The review of the HADS-A scores reported by patients who were enrolled and completed the initial questionnaire showed a positive screen in six patients (21.4%). The number of patients with anxiety states was higher than that in the meta-analysis reported by Mitchell et al., 9.8% (6.8–13.2%) [51]. However, the large-scale study reported by Lindel et al. and discussed above showed that 19.0% of patients screened positive for anxiety, and the rate ranged from 12.4% in patients with skin cancer to 28.4% in patients with gynecological malignancies [1]. When reviewing the population that completed the study, we observed that the number of patients with positive HADS-A scores increased from three to four patients). The difference between mean scores was also higher after the intervention with delta 0,3 and p 0.03, which showed a significant increase in anxiety scores, even though the mean score after intervention remained lower than the cutoff for the borderline score (8). While reviewing the estimation plot for anxiety, we also noted that the mean score increased significantly because one patient's score increased from 8 to 15. While recalculating the difference between means, excluding this patient, the delta changed to 1,0 with p 0.06, thus showing no statistically significant changes. This effect would likely be reached if the number of participants were further increased in our study.

As the study progressed, the patient provided ongoing feedback. Thus, many patients reported that they would be interested in watching videos of the side effects they are experiencing. Another significant request from patients was the ability of the patients to have access to the videos at their time and place of convenience.

The main limitation of the current study is pre-post test design. Current design leads to several possible biases. Among them are history bias (the longest time between the pretest and the post-test, the higher risk is for factors other than intervention to bias the results), maturation (for example worsening or improvement of the disease can bias study results), testing bias (the familiarity of subject with study tools makes inadvertent changes on the repeated measurement), instrumentation (fatigues, loss of interest, improvement of investigator skills introduce an opportunity for biases), loss to follow up, regression to the mean (in case of unusually high or low scoring on initial test the result tend to regress to the mean on subsequent testing) [52].

Conclusion

The data obtained at the beginning of the study regarding the level of distress measured by DT and HADS-T among the patient population of the infusion center of our hospital corresponded to the data reported by the researchers. The number of patients who screened positive on the HADS-D and HADS-A subtests corresponds to the prevalence of depression and anxiety reported by meta-analyses and extensive studies including over 10,000 patients. Even though the study did not reach the planned number of participants, a further increase will not lead to the desired outcome, so further enrollment was not requested.
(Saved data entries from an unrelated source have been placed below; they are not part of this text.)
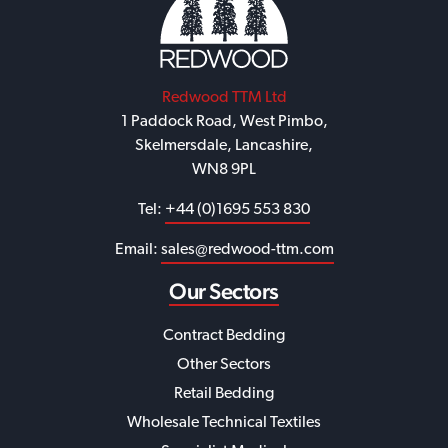
Redwood TTM Ltd
1 Paddock Road, West Pimbo,
Skelmersdale, Lancashire,
WN8 9PL
Tel:
+44 (0)1695 553 830
Email:
sales@redwood-ttm.com
Our Sectors
Contract Bedding
Other Sectors
Retail Bedding
Wholesale Technical Textiles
Most of the patients who participated in our study found the video education about the potential side effects of chemotherapy and immunotherapy helpful. In addition, there is a high likelihood of patients recommending videos to others experiencing the side effects covered in these video modules. There was no significant change in the depression and distress scores as a result of the intervention. The HADS-A score was higher in patients who watched the videos. This may be due to the videos exposing patients to additional side effects that they may not have personally experienced. The results of our study concluded that video education about the side effects of cancer treatment may lead to an increase in anxiety. One consideration is that patients access educational videos at the time and place of their convenience, when they can focus their attention on the material being delivered. The other is to emphasize the side effects experienced by the patients. We propose that this new approach and its impact on anxiety, depression, and distress levels should be evaluated in future large randomized studies.